TASK DETAILS
Once you find the line below that has "kringmoment. In de", output it and every line after it exactly, stopping after the line that has "лет с момента", with no pictures.

DATA FOR PROCESSING
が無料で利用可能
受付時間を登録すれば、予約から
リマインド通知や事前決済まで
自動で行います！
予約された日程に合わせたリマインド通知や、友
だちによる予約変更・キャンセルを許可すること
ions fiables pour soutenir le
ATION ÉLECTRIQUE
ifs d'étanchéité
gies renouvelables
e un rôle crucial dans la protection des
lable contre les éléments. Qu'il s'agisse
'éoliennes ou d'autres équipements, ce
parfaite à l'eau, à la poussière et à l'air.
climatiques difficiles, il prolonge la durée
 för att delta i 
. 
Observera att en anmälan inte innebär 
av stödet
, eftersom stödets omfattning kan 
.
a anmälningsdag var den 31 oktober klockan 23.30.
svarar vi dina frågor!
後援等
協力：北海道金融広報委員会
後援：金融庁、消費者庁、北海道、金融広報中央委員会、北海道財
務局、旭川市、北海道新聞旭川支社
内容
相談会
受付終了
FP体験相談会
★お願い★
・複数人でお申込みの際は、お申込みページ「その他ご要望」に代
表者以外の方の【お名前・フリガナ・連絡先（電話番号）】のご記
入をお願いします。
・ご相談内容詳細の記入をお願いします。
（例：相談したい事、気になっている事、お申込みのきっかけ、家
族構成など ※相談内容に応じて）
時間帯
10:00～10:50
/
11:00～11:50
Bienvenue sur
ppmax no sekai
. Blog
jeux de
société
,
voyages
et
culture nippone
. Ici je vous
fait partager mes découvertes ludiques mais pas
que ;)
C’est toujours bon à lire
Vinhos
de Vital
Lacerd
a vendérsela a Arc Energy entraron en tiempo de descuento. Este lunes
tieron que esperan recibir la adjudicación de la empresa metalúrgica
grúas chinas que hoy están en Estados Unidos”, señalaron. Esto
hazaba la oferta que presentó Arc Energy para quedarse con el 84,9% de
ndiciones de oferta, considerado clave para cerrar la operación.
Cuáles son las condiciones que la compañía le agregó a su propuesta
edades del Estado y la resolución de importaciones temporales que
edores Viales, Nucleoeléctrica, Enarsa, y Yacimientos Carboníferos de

* * *

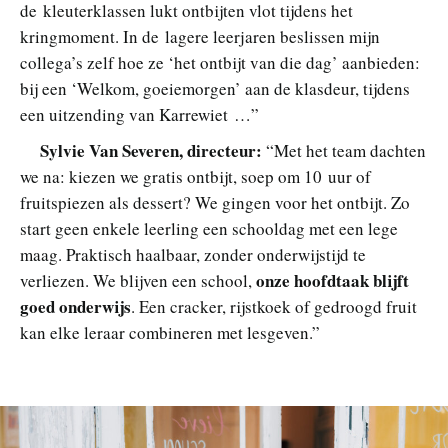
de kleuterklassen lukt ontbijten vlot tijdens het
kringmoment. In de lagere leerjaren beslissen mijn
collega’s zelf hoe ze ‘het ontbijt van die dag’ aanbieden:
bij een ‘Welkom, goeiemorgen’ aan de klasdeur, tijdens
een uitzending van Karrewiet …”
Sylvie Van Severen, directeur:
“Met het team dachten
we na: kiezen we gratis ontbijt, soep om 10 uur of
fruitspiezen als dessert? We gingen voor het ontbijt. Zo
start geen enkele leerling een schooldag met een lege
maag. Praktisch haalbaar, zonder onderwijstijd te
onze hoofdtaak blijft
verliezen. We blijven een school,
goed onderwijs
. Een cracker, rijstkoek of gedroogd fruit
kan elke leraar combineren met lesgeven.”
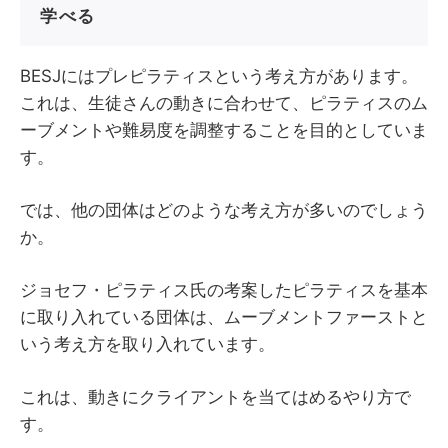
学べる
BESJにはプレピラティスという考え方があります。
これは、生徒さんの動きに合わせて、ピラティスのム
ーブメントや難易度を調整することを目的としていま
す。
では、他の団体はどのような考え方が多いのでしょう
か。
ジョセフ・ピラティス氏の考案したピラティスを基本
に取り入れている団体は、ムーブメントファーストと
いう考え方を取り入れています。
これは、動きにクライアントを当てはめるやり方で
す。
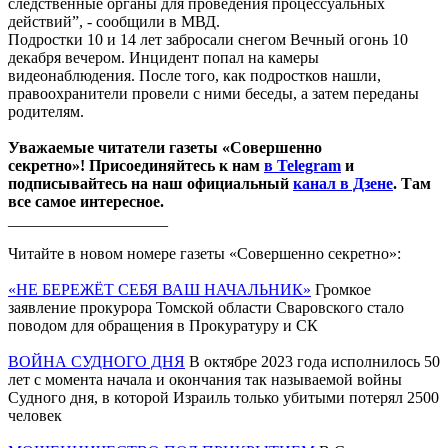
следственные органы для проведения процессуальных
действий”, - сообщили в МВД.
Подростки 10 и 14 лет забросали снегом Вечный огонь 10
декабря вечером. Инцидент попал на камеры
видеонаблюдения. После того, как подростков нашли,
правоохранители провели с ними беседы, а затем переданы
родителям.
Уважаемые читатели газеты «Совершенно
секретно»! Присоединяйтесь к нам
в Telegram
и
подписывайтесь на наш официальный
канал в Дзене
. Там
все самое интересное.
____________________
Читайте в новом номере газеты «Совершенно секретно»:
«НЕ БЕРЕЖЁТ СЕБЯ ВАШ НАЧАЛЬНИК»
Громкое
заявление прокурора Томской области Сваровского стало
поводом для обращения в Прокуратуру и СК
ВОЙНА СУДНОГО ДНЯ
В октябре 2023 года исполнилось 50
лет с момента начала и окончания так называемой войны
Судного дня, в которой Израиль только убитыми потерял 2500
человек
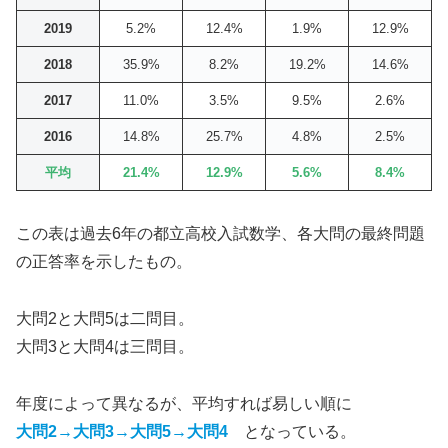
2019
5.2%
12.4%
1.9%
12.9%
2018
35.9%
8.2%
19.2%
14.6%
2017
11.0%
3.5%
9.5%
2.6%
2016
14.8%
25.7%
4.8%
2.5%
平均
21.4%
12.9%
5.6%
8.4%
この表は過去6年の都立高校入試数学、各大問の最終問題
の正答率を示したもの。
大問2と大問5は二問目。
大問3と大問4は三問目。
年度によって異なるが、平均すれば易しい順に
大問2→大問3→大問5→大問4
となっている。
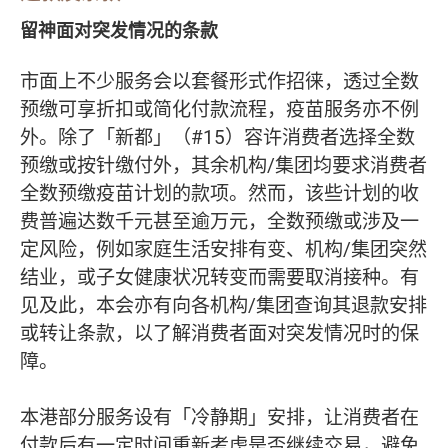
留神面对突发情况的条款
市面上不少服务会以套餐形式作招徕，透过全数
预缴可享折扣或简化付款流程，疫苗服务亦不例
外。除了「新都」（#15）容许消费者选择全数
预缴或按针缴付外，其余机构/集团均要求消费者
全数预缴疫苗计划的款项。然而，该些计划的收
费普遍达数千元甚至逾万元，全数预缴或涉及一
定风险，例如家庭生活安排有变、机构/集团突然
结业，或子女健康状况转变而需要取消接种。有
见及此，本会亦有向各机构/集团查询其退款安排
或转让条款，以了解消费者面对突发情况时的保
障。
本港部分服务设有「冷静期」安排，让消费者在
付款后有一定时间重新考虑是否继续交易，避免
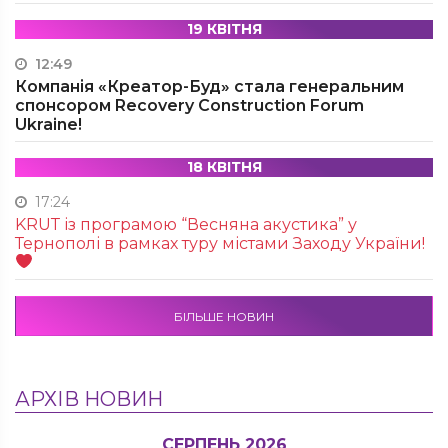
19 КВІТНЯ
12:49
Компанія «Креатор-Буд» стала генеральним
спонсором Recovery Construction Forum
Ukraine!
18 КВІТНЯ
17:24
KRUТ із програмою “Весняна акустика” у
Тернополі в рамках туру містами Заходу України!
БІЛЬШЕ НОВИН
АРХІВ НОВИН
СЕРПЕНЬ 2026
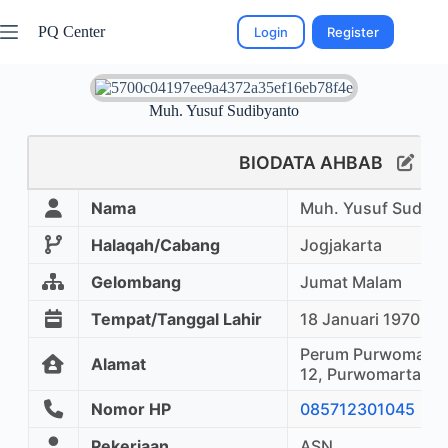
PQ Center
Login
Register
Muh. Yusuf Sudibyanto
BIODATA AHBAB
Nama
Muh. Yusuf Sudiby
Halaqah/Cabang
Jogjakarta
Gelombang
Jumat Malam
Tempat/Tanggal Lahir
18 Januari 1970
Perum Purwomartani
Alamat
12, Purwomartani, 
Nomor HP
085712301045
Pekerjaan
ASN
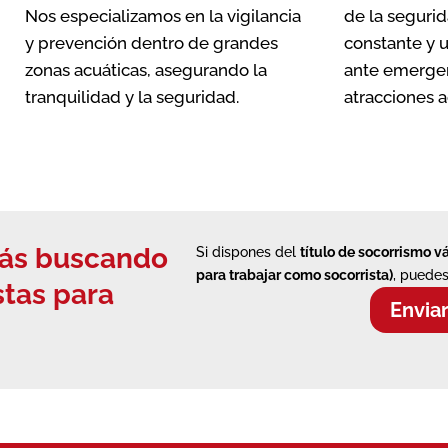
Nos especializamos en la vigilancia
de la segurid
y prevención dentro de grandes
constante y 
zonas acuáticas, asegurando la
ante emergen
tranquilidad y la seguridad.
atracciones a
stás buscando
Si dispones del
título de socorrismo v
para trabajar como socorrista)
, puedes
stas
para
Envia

SOLUTION
kringmoment. In de lagere leerjaren beslissen mijn
collega’s zelf hoe ze ‘het ontbijt van die dag’ aanbieden:
bij een ‘Welkom, goeiemorgen’ aan de klasdeur, tijdens
een uitzending van Karrewiet …”
Sylvie Van Severen, directeur:
“Met het team dachten
we na: kiezen we gratis ontbijt, soep om 10 uur of
fruitspiezen als dessert? We gingen voor het ontbijt. Zo
start geen enkele leerling een schooldag met een lege
maag. Praktisch haalbaar, zonder onderwijstijd te
onze hoofdtaak blijft
verliezen. We blijven een school,
goed onderwijs
. Een cracker, rijstkoek of gedroogd fruit
kan elke leraar combineren met lesgeven.”
学べる
BESJにはプレピラティスという考え方があります。
これは、生徒さんの動きに合わせて、ピラティスのム
ーブメントや難易度を調整することを目的としていま
す。
では、他の団体はどのような考え方が多いのでしょう
か。
ジョセフ・ピラティス氏の考案したピラティスを基本
に取り入れている団体は、ムーブメントファーストと
いう考え方を取り入れています。
これは、動きにクライアントを当てはめるやり方で
す。
следственные органы для проведения процессуальных
действий”, - сообщили в МВД.
Подростки 10 и 14 лет забросали снегом Вечный огонь 10
декабря вечером. Инцидент попал на камеры
видеонаблюдения. После того, как подростков нашли,
правоохранители провели с ними беседы, а затем переданы
родителям.
Уважаемые читатели газеты «Совершенно
секретно»! Присоединяйтесь к нам
в Telegram
и
подписывайтесь на наш официальный
канал в Дзене
. Там
все самое интересное.
____________________
Читайте в новом номере газеты «Совершенно секретно»:
«НЕ БЕРЕЖЁТ СЕБЯ ВАШ НАЧАЛЬНИК»
Громкое
заявление прокурора Томской области Сваровского стало
поводом для обращения в Прокуратуру и СК
ВОЙНА СУДНОГО ДНЯ
В октябре 2023 года исполнилось 50
лет с момента начала и окончания так называемой войны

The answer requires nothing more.